*Description of the task*
Exclude the pictures and reproduce the remaining data exactly as written.

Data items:
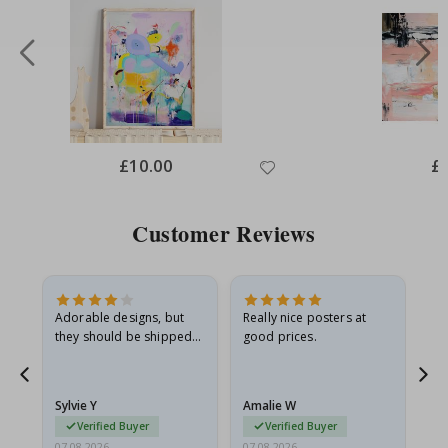
Special
£10.00
Spe
£
Price
Pri
Customer Reviews
Adorable designs, but
Really nice posters at
Eve
they should be shipped
good prices.
flat in a rigid envelope.
because they arrived
g.
rolled up and a little…
Sylvie Y
Amalie W
Ka
Verified Buyer
Verified Buyer
07.08.2026
07.08.2026
07.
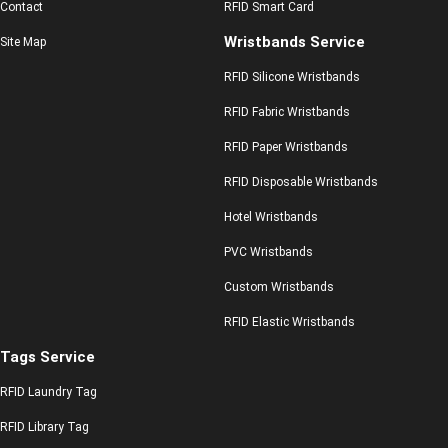
Contact
RFID Smart Card
Wristbands Service
Site Map
RFID Silicone Wristbands
RFID Fabric Wristbands
RFID Paper Wristbands
RFID Disposable Wristbands
Hotel Wristbands
PVC Wristbands
Custom Wristbands
RFID Elastic Wristbands
Tags Service
RFID Laundry Tag
RFID Library Tag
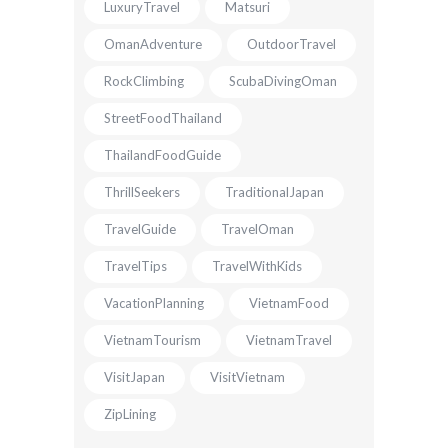
LuxuryTravel
Matsuri
OmanAdventure
OutdoorTravel
RockClimbing
ScubaDivingOman
StreetFoodThailand
ThailandFoodGuide
ThrillSeekers
TraditionalJapan
TravelGuide
TravelOman
TravelTips
TravelWithKids
VacationPlanning
VietnamFood
VietnamTourism
VietnamTravel
VisitJapan
VisitVietnam
ZipLining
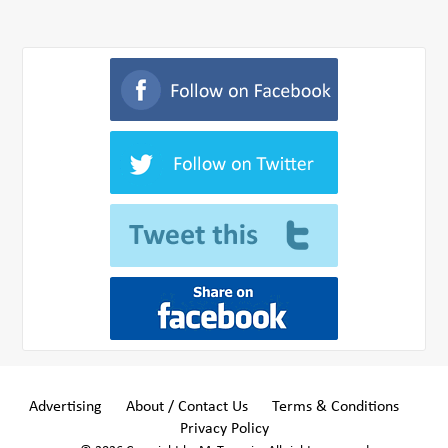
Advertising
About / Contact Us
Terms & Conditions
Privacy Policy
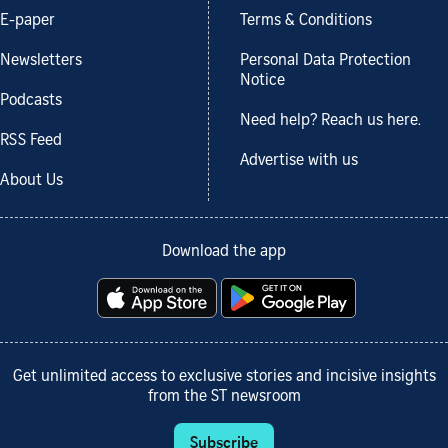
E-paper
Terms & Conditions
Newsletters
Personal Data Protection
Notice
Podcasts
Need help? Reach us here.
RSS Feed
Advertise with us
About Us
Download the app
Get unlimited access to exclusive stories and incisive insights
from the ST newsroom
Subscribe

*Written answer*
Special
£10.00
Spe
£
Price
Pri
Customer Reviews
Adorable designs, but
Really nice posters at
Eve
they should be shipped
good prices.
flat in a rigid envelope.
because they arrived
g.
rolled up and a little…
Sylvie Y
Amalie W
Ka
Verified Buyer
Verified Buyer
07.08.2026
07.08.2026
07.
Contact
RFID Smart Card
Wristbands Service
Site Map
RFID Silicone Wristbands
RFID Fabric Wristbands
RFID Paper Wristbands
RFID Disposable Wristbands
Hotel Wristbands
PVC Wristbands
Custom Wristbands
RFID Elastic Wristbands
Tags Service
RFID Laundry Tag
RFID Library Tag
LuxuryTravel
Matsuri
OmanAdventure
OutdoorTravel
RockClimbing
ScubaDivingOman
StreetFoodThailand
ThailandFoodGuide
ThrillSeekers
TraditionalJapan
TravelGuide
TravelOman
TravelTips
TravelWithKids
VacationPlanning
VietnamFood
VietnamTourism
VietnamTravel
VisitJapan
VisitVietnam
ZipLining
Advertising
About / Contact Us
Terms & Conditions
Privacy Policy
E-paper
Terms & Conditions
Newsletters
Personal Data Protection
Notice
Podcasts
Need help? Reach us here.
RSS Feed
Advertise with us
About Us
Download the app
Get unlimited access to exclusive stories and incisive insights
from the ST newsroom
Subscribe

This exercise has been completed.